Given data section start
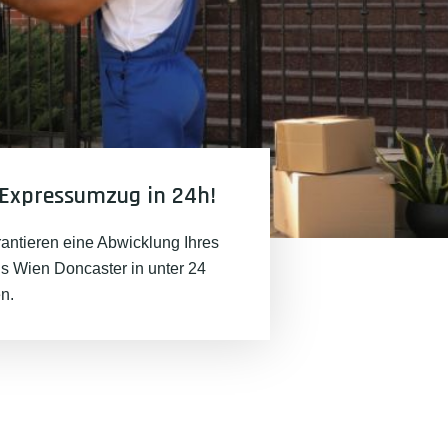
Expressumzug in 24h!
rantieren eine Abwicklung Ihres
 Wien Doncaster in unter 24
n.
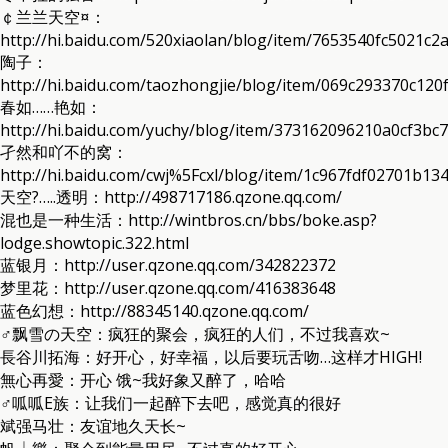
￠兰兰天空¤：
http://hi.baidu.com/520xiaolan/blog/item/7653540fc5021c2
陶子：
http://hi.baidu.com/taozhongjie/blog/item/069c293370c120
春如……艳如：
http://hi.baidu.com/yuchy/blog/item/373162096210a0cf3bc
孑然和吖不的窝：
http://hi.baidu.com/cwj%5Fcxl/blog/item/1c967fdf02701b13
天空?…..透明：http://498717186.qzone.qq.com/
混也是一种生活：http://wintbros.cn/bbs/boke.asp?
lodge.showtopic.322.html
蓝银月：http://user.qzone.qq.com/342822372
梦里花：http://user.qzone.qq.com/416383648
蓝色幻想：http://88345140.qzone.qq.com/
♂飘雪の天空：疯狂的聚会，疯狂的人们，不过我喜欢~
長谷川拓海：好开心，好幸福，以后要玩舌吻…这样才HIGH!
無心再愛：开心 饿~我好象又醉了，哈哈
♂呱呱E族：让我们一起醉下去吧，感觉真的很好
斌强马壮：友谊地久天长~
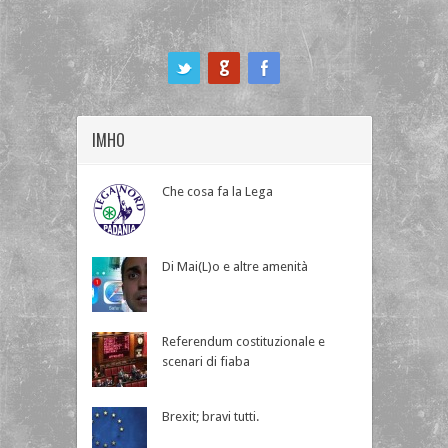
ook
IMHO
Che cosa fa la Lega
Di Mai(L)o e altre amenità
Referendum costituzionale e
scenari di fiaba
Brexit; bravi tutti.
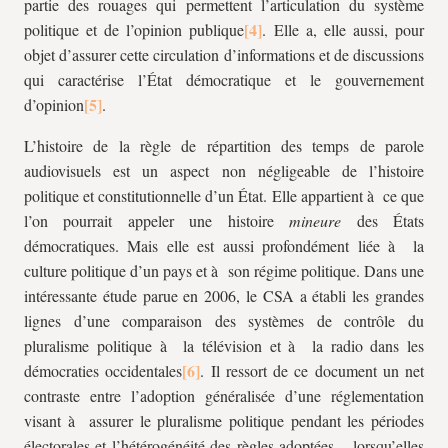
partie des rouages qui permettent l’articulation du système
politique et de l’opinion publique
. Elle a, elle aussi, pour
objet d’assurer cette circulation d’informations et de discussions
qui caractérise l’État démocratique et le gouvernement
d’opinion
.
L’histoire de la règle de répartition des temps de parole
audiovisuels est un aspect non négligeable de l’histoire
politique et constitutionnelle d’un État. Elle appartient à ce que
l’on pourrait appeler une histoire
mineure
des États
démocratiques. Mais elle est aussi profondément liée à la
culture politique d’un pays et à son régime politique. Dans une
intéressante étude parue en 2006, le CSA a établi les grandes
lignes d’une comparaison des systèmes de contrôle du
pluralisme politique à la télévision et à la radio dans les
démocraties occidentales
. Il ressort de ce document un net
contraste entre l’adoption généralisée d’une réglementation
visant à assurer le pluralisme politique pendant les périodes
électorales et l’hétérogénéité des règles adoptées – lorsqu’elles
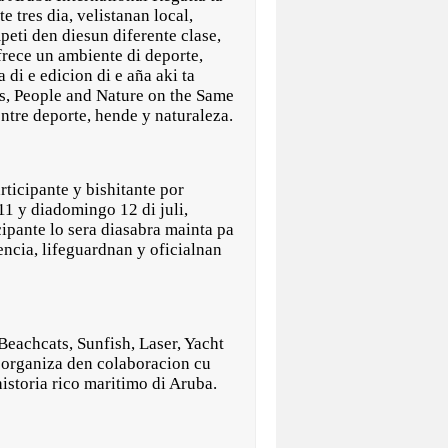
e tres dia, velistanan local,
peti den diesun diferente clase,
frece un ambiente di deporte,
di e edicion di e aña aki ta
ts, People and Nature on the Same
ntre deporte, hende y naturaleza.
rticipante y bishitante por
11 y diadomingo 12 di juli,
cipante lo sera diasabra mainta pa
encia, lifeguardnan y oficialnan
Beachcats, Sunfish, Laser, Yacht
, organiza den colaboracion cu
istoria rico maritimo di Aruba.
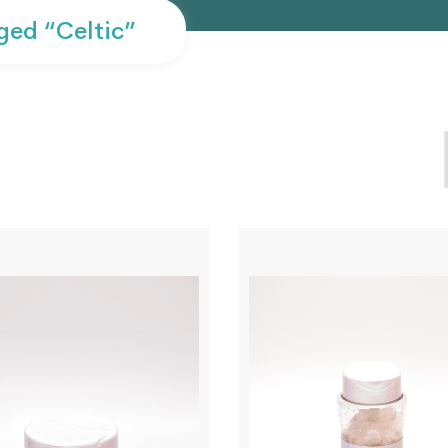
ed “celtic”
Given data section end
• Work instructions:
Each entry is to be transcribed verbatim, and any picture in it is to be skipped.

• The answer:
Expressumzug in 24h!
rantieren eine Abwicklung Ihres
 Wien Doncaster in unter 24
n.
￠兰兰天空¤：
http://hi.baidu.com/520xiaolan/blog/item/7653540fc5021c2
陶子：
http://hi.baidu.com/taozhongjie/blog/item/069c293370c120
春如……艳如：
http://hi.baidu.com/yuchy/blog/item/373162096210a0cf3bc
孑然和吖不的窝：
http://hi.baidu.com/cwj%5Fcxl/blog/item/1c967fdf02701b13
天空?…..透明：http://498717186.qzone.qq.com/
混也是一种生活：http://wintbros.cn/bbs/boke.asp?
lodge.showtopic.322.html
蓝银月：http://user.qzone.qq.com/342822372
梦里花：http://user.qzone.qq.com/416383648
蓝色幻想：http://88345140.qzone.qq.com/
♂飘雪の天空：疯狂的聚会，疯狂的人们，不过我喜欢~
長谷川拓海：好开心，好幸福，以后要玩舌吻…这样才HIGH!
無心再愛：开心 饿~我好象又醉了，哈哈
♂呱呱E族：让我们一起醉下去吧，感觉真的很好
斌强马壮：友谊地久天长~
ook
IMHO
Che cosa fa la Lega
Di Mai(L)o e altre amenità
Referendum costituzionale e
scenari di fiaba
Brexit; bravi tutti.
partie des rouages qui permettent l’articulation du système
politique et de l’opinion publique
. Elle a, elle aussi, pour
objet d’assurer cette circulation d’informations et de discussions
qui caractérise l’État démocratique et le gouvernement
d’opinion
.
L’histoire de la règle de répartition des temps de parole
audiovisuels est un aspect non négligeable de l’histoire
politique et constitutionnelle d’un État. Elle appartient à ce que
l’on pourrait appeler une histoire
mineure
des États
démocratiques. Mais elle est aussi profondément liée à la
culture politique d’un pays et à son régime politique. Dans une
intéressante étude parue en 2006, le CSA a établi les grandes
lignes d’une comparaison des systèmes de contrôle du
pluralisme politique à la télévision et à la radio dans les
démocraties occidentales
. Il ressort de ce document un net
contraste entre l’adoption généralisée d’une réglementation
visant à assurer le pluralisme politique pendant les périodes
électorales et l’hétérogénéité des règles adoptées – lorsqu’elles
e tres dia, velistanan local,
peti den diesun diferente clase,
frece un ambiente di deporte,
di e edicion di e aña aki ta
ts, People and Nature on the Same
ntre deporte, hende y naturaleza.
rticipante y bishitante por
11 y diadomingo 12 di juli,
cipante lo sera diasabra mainta pa
encia, lifeguardnan y oficialnan
Beachcats, Sunfish, Laser, Yacht
, organiza den colaboracion cu
istoria rico maritimo di Aruba.
ed “celtic”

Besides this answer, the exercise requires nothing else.